What to do: Exact copies of all entries are needed. Pictures are to be left out.

Screenshot grounding data:
^^^^^^^^

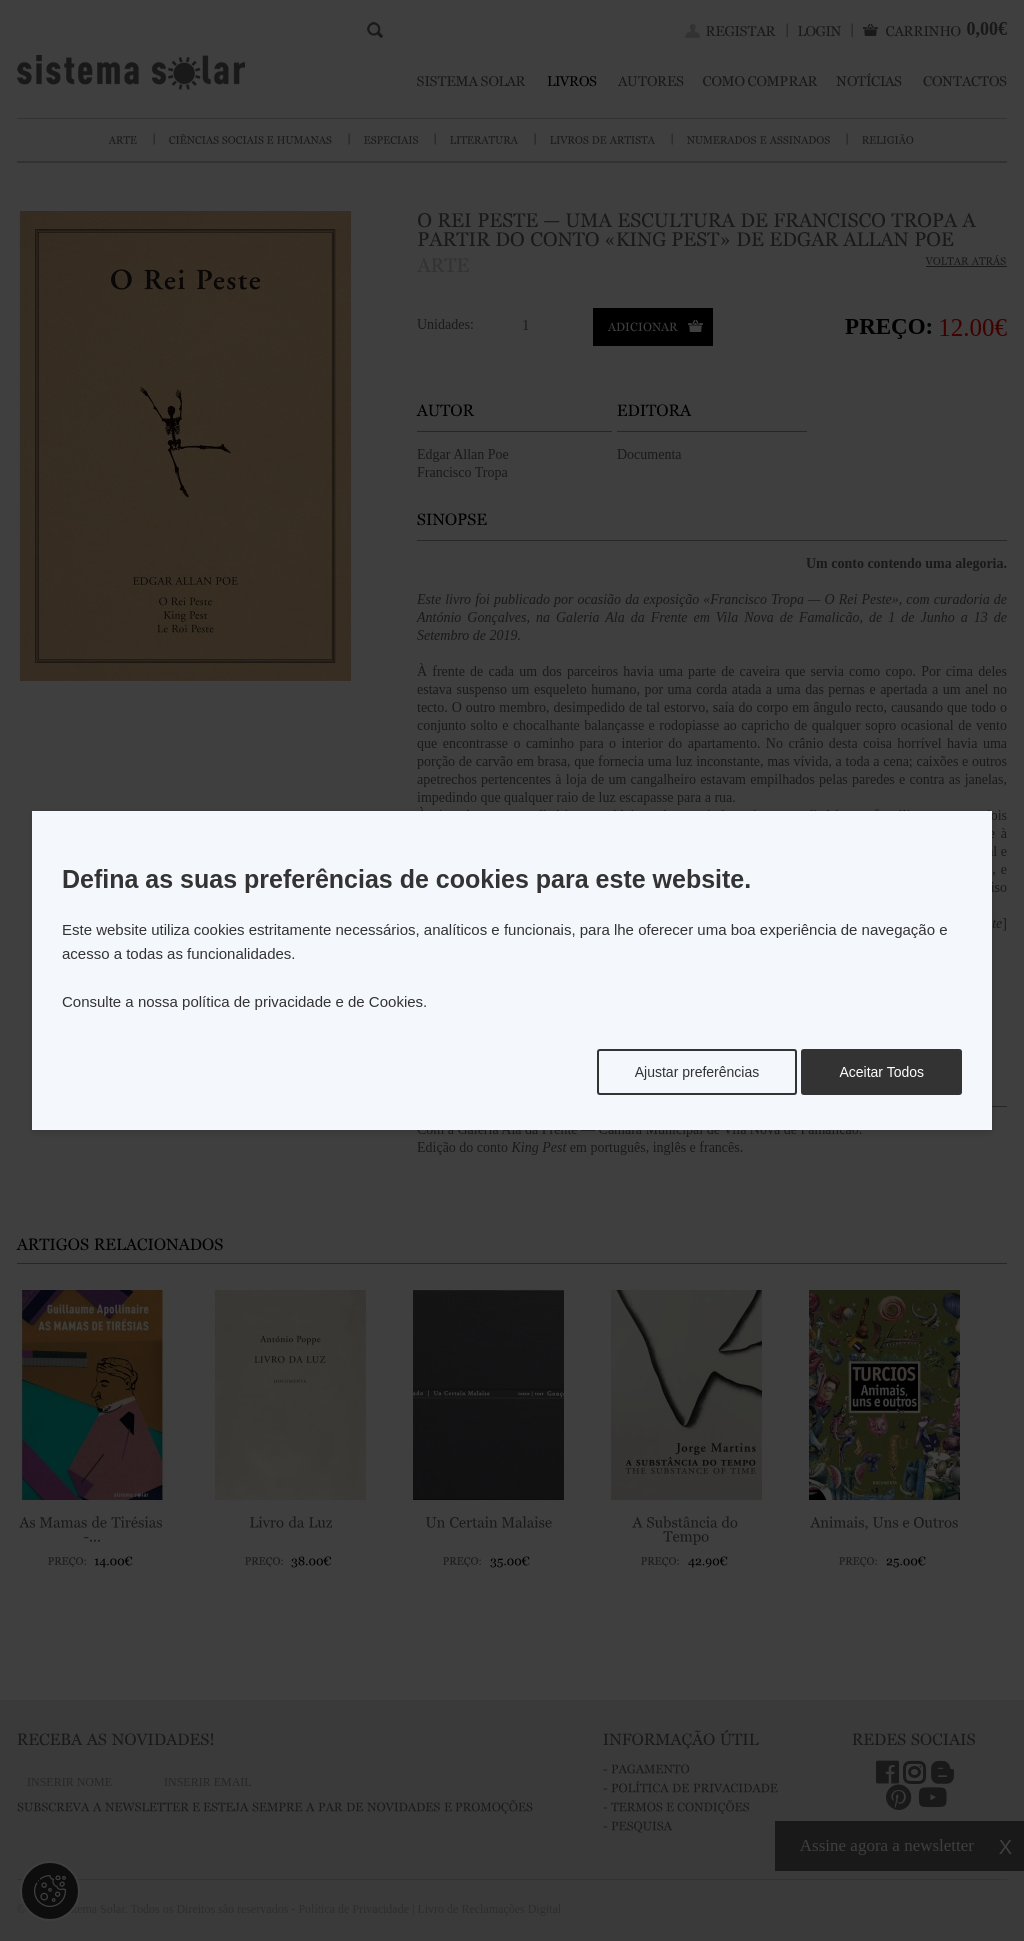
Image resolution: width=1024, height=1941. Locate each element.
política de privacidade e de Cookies (302, 1001)
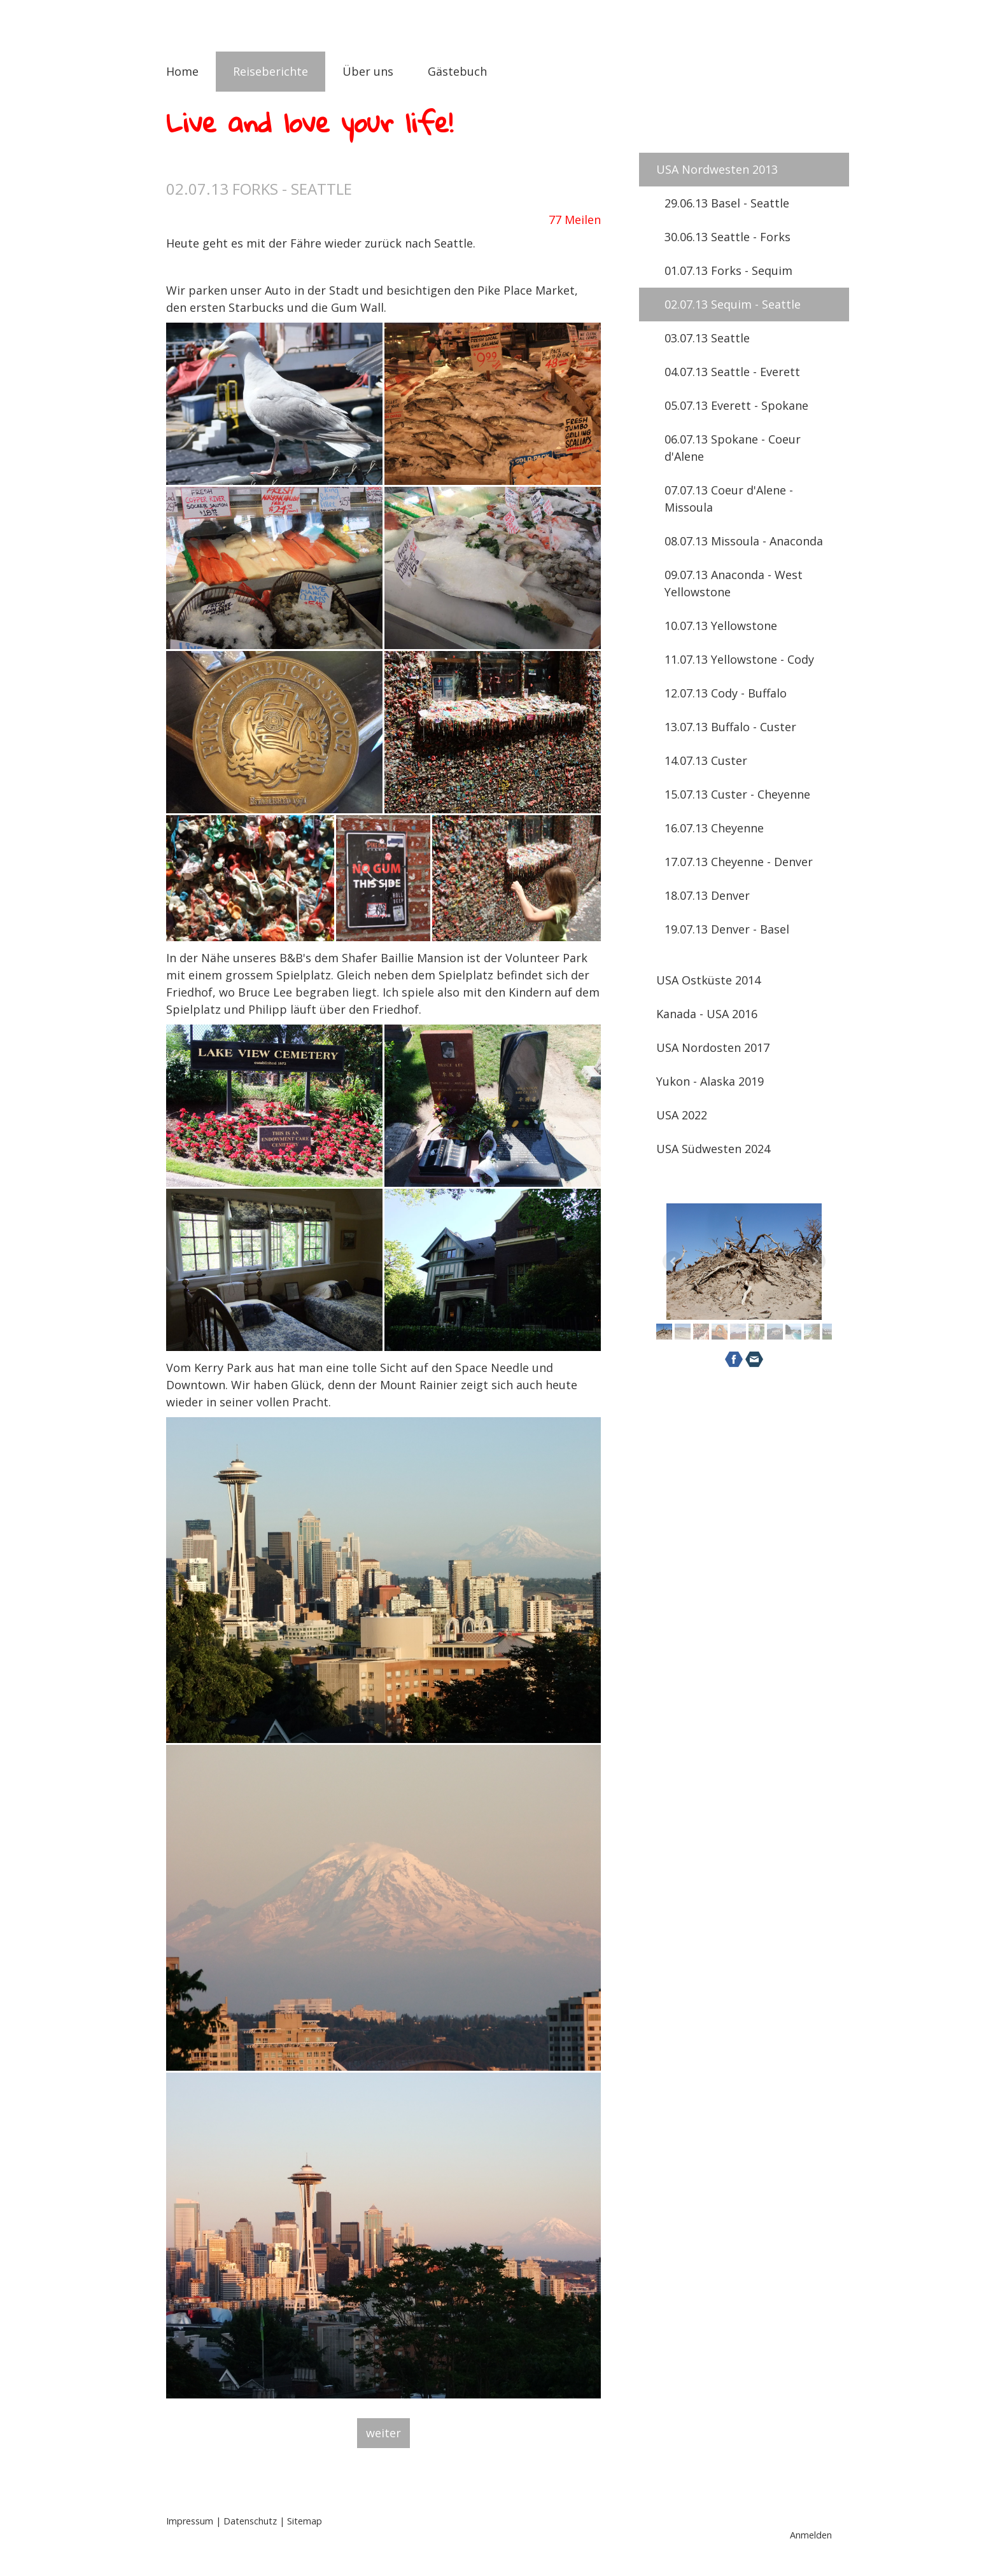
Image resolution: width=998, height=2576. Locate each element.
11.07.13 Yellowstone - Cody (739, 659)
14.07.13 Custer (705, 760)
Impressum (189, 2521)
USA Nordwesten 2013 (717, 169)
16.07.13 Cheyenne (714, 828)
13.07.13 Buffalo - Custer (730, 726)
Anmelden (811, 2535)
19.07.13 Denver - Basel (726, 929)
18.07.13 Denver (707, 895)
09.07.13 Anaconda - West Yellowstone (733, 583)
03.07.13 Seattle (707, 338)
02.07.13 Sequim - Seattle (732, 304)
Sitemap (304, 2521)
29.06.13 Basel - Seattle (726, 203)
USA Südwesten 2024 (713, 1148)
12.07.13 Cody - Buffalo (725, 693)
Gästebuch (457, 71)
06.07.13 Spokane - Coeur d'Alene (732, 447)
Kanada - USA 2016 (706, 1013)
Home (182, 71)
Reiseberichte (270, 71)
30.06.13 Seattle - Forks (727, 236)
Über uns (367, 71)
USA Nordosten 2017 (713, 1047)
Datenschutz (250, 2521)
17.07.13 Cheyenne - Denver (738, 861)
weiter (383, 2432)
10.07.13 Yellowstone (720, 625)
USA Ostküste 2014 (708, 980)
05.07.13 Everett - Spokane (736, 405)
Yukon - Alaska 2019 (710, 1081)
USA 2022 (681, 1115)
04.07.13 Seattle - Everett (732, 371)
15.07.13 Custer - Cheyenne (737, 794)
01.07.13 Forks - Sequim (728, 270)
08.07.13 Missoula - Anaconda (743, 541)
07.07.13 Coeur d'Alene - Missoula (728, 498)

^^^^^^^^

Result of the task:
Image resolution: width=1024, height=1941. Locate each element.
política de privacidade e de Cookies (302, 1001)
Image resolution: width=998, height=2576. Locate each element.
11.07.13 Yellowstone - Cody (739, 659)
14.07.13 Custer (705, 760)
Impressum (189, 2521)
USA Nordwesten 2013 (717, 169)
16.07.13 Cheyenne (714, 828)
13.07.13 Buffalo - Custer (730, 726)
Anmelden (811, 2535)
19.07.13 Denver - Basel (726, 929)
18.07.13 Denver (707, 895)
09.07.13 Anaconda - West Yellowstone (733, 583)
03.07.13 Seattle (707, 338)
02.07.13 Sequim - Seattle (732, 304)
Sitemap (304, 2521)
29.06.13 Basel - Seattle (726, 203)
USA Südwesten 2024 (713, 1148)
12.07.13 Cody - Buffalo (725, 693)
Gästebuch (457, 71)
06.07.13 Spokane - Coeur d'Alene (732, 447)
Kanada - USA 2016 (706, 1013)
Home (182, 71)
Reiseberichte (270, 71)
30.06.13 Seattle - Forks (727, 236)
Über uns (367, 71)
USA Nordosten 2017 (713, 1047)
Datenschutz (250, 2521)
17.07.13 Cheyenne - Denver (738, 861)
weiter (383, 2432)
10.07.13 Yellowstone (720, 625)
USA Ostküste 2014 (708, 980)
05.07.13 Everett - Spokane (736, 405)
Yukon - Alaska 2019 (710, 1081)
USA 2022 (681, 1115)
04.07.13 Seattle - Everett (732, 371)
15.07.13 Custer - Cheyenne (737, 794)
01.07.13 Forks - Sequim (728, 270)
08.07.13 Missoula - Anaconda (743, 541)
07.07.13 Coeur d'Alene - Missoula (728, 498)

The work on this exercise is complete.